Yoon et al. describe how two signaling pathways combine to ensure that cells only grow when sufficient nutrients are available.
The kinase complex mTORC1 stimulates protein synthesis in response to various growth factors, as long as the cell's supply of amino acids is plentiful. If enough nutrients are available, the Rag family of small GTPases helps deliver mTORC1 to lysosomes, where the kinase complex is activated. The phosphatidylinositol 3-kinase hVps34 is also thought to promote mTORC1 activity in the presence of amino acids, but how this enzyme controls mTORC1 is unclear.

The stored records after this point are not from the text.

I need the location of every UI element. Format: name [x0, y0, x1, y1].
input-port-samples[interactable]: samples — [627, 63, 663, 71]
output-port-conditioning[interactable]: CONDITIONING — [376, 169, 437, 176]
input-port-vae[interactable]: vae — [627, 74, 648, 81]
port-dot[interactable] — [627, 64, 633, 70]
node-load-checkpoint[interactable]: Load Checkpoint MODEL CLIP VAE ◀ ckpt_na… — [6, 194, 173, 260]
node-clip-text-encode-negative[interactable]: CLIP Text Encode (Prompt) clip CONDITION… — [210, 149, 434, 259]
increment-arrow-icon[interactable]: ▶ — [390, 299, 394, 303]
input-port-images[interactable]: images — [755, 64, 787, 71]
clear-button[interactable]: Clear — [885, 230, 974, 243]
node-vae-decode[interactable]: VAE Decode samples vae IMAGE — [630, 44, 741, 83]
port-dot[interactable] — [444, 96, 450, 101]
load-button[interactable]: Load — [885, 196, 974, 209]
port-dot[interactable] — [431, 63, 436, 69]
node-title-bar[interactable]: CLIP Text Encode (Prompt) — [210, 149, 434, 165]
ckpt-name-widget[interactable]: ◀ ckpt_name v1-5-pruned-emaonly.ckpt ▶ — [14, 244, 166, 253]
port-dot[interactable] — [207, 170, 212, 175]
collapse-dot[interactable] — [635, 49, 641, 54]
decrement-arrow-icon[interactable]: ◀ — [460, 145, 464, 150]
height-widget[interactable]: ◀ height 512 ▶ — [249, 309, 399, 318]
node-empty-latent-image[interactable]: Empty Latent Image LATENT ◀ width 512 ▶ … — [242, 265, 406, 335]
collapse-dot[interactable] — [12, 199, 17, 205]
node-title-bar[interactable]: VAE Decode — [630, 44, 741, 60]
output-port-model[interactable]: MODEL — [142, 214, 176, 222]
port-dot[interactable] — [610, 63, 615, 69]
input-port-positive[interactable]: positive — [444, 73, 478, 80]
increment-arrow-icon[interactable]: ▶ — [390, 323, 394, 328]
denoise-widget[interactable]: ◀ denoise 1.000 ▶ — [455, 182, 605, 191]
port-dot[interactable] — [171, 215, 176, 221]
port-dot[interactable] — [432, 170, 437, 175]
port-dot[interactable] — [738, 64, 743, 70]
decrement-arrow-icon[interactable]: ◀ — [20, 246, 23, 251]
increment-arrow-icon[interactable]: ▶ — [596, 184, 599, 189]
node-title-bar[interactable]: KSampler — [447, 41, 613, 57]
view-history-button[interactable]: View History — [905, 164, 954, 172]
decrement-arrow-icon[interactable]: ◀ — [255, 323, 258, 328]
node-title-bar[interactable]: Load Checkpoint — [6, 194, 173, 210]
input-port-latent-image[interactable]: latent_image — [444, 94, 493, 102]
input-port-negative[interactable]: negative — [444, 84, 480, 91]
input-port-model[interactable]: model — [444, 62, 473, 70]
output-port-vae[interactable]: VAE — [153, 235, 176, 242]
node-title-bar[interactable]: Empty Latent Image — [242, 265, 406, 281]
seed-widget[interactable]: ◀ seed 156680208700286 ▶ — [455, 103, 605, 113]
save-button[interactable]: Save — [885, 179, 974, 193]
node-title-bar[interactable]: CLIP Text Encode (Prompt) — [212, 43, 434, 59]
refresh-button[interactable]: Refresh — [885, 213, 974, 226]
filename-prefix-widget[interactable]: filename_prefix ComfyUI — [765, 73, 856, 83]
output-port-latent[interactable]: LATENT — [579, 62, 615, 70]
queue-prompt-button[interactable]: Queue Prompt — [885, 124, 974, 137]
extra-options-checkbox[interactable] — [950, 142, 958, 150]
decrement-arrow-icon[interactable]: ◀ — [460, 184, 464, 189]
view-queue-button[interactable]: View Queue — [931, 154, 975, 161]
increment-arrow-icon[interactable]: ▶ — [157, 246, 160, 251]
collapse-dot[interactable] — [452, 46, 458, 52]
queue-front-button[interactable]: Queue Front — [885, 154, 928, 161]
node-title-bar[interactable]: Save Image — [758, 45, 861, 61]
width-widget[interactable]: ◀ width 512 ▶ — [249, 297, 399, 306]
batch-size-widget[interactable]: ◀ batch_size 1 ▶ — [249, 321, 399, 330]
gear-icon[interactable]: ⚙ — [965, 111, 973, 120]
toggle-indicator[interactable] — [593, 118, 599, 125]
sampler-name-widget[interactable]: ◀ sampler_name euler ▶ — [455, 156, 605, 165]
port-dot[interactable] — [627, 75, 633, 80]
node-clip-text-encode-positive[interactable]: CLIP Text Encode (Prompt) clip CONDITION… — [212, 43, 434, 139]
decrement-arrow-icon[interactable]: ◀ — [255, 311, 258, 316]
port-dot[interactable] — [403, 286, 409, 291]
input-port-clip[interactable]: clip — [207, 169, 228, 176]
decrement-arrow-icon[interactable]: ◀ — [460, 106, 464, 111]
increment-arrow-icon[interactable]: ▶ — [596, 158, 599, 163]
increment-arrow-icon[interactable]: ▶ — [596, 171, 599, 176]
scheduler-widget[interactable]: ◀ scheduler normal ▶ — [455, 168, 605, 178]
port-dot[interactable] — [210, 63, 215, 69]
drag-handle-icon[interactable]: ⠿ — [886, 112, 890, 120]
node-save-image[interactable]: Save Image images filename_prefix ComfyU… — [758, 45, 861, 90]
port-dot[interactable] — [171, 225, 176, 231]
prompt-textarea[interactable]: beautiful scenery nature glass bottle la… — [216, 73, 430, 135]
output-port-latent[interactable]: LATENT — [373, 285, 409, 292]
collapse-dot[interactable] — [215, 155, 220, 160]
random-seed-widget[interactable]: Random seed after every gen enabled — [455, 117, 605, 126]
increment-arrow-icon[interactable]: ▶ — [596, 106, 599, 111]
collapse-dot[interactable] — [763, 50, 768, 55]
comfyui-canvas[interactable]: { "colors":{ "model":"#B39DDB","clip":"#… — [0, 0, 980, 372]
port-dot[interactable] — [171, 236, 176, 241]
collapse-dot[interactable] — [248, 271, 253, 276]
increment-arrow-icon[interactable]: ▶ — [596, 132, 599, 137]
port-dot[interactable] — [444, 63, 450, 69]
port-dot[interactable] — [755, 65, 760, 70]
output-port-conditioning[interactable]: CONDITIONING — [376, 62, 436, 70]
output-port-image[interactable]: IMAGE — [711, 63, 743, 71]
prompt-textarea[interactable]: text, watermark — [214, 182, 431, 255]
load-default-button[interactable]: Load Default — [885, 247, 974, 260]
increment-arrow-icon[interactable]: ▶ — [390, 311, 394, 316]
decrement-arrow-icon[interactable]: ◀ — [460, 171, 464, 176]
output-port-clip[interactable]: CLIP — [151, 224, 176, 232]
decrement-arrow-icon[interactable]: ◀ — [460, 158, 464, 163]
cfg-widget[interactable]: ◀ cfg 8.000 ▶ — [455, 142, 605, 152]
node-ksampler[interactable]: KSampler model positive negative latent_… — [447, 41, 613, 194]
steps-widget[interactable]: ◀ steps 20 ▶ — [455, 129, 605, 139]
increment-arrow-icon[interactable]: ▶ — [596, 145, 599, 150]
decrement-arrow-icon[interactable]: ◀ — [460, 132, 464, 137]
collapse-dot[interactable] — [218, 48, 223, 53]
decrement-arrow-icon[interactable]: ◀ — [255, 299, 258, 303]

Yoon et al. found that hVps34 stimulated the activity of phospholipase D1 (PLD1), an enzyme that activates mTORC1 by generating phosphatidic acid. Amino acids boosted PLD1 activity in cells as long as hVps34 was active. PLD1, in turn, was required for amino acids and hVps34 to stimulate mTORC1. hVps34 activated PLD1 by producing phosphatidylinositol 3-phosphate, which bound to a lipid-binding PX domain in PLD1.

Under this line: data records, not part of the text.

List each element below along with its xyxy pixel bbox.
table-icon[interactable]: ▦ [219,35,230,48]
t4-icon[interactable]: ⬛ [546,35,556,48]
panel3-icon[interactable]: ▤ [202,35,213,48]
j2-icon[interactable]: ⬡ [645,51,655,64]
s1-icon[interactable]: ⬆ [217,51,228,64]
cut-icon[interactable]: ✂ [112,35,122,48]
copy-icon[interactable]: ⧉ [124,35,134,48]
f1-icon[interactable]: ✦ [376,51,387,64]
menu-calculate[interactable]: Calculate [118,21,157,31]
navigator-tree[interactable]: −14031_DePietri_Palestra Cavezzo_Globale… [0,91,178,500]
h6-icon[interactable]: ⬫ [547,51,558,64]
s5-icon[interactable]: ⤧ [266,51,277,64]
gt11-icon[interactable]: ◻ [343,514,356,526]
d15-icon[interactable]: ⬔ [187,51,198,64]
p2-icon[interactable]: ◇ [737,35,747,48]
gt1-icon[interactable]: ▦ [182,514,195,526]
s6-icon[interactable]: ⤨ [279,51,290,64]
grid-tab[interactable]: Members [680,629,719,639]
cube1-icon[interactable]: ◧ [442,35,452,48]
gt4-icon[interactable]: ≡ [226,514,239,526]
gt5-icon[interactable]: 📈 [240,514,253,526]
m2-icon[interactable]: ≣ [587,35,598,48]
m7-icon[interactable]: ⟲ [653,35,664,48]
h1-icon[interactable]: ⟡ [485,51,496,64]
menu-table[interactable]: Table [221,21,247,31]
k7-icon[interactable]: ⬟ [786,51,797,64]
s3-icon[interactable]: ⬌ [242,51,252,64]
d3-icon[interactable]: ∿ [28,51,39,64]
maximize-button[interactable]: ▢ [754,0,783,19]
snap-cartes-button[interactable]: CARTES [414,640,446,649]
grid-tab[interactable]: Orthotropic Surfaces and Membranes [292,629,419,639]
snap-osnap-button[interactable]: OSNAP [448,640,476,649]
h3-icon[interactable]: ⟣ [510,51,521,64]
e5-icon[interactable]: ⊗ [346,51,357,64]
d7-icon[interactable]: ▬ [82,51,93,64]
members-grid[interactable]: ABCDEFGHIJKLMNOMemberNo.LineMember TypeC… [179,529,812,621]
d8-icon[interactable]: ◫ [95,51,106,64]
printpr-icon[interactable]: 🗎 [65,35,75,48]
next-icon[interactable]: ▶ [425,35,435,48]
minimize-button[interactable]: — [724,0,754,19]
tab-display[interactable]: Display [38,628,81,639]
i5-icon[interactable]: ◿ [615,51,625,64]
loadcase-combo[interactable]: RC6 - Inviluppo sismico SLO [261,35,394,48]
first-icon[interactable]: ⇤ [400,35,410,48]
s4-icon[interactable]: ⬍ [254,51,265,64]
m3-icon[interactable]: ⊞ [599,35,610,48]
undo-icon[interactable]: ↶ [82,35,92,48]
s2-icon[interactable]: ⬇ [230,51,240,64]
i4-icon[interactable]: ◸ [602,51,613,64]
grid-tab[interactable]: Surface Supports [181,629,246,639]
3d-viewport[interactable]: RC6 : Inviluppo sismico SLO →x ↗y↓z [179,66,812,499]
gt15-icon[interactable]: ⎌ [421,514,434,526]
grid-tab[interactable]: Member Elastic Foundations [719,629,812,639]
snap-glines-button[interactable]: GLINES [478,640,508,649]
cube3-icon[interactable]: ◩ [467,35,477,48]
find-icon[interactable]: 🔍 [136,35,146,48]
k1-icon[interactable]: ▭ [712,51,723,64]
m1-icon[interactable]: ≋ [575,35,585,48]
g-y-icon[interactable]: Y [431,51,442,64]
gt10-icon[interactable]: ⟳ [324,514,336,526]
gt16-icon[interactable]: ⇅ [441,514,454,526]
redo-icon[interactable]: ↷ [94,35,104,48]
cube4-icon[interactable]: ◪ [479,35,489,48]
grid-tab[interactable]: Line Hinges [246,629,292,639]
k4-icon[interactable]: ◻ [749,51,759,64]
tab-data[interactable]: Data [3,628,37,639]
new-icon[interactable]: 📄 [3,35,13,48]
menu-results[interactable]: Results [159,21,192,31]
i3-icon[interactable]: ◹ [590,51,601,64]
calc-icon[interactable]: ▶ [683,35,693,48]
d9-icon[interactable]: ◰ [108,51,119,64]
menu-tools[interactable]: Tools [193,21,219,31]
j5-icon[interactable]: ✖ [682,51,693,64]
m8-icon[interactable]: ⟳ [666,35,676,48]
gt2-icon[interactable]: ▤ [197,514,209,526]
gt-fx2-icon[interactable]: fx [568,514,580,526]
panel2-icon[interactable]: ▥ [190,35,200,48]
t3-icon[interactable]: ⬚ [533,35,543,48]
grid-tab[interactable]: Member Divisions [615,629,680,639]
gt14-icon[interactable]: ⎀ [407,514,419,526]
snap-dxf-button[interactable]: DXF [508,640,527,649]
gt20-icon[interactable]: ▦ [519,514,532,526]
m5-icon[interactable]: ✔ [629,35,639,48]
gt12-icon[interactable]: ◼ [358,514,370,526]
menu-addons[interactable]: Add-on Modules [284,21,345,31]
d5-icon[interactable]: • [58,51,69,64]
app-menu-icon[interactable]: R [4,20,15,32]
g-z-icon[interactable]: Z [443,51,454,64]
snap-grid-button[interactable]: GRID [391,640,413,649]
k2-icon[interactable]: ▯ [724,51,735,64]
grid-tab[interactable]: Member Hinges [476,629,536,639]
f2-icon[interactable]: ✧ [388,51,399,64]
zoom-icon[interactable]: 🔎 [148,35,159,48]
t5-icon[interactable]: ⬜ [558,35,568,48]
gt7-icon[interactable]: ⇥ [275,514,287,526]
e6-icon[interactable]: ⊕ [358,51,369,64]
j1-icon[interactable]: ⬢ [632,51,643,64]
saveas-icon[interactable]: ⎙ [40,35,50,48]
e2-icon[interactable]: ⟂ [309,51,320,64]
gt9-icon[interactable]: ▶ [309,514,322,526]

Amino acids and hVps34 also stimulated PLD1's translocation to lysosomes, a necessary step for mTORC1 activation. PLD1 was still delivered to lysosomes in cells lacking Rag GTPases, however, indicating that the two amino acid–sensing pathways—hVps34 and Rag—act in parallel to bring PLD1 and mTORC1 together when nutrient levels are high enough to permit growth. Senior author Jie Chen now wants to investigate where in the cell hVps34 stimulates PLD1 and to determine why lysosomes are the designated site of mTORC1 activation.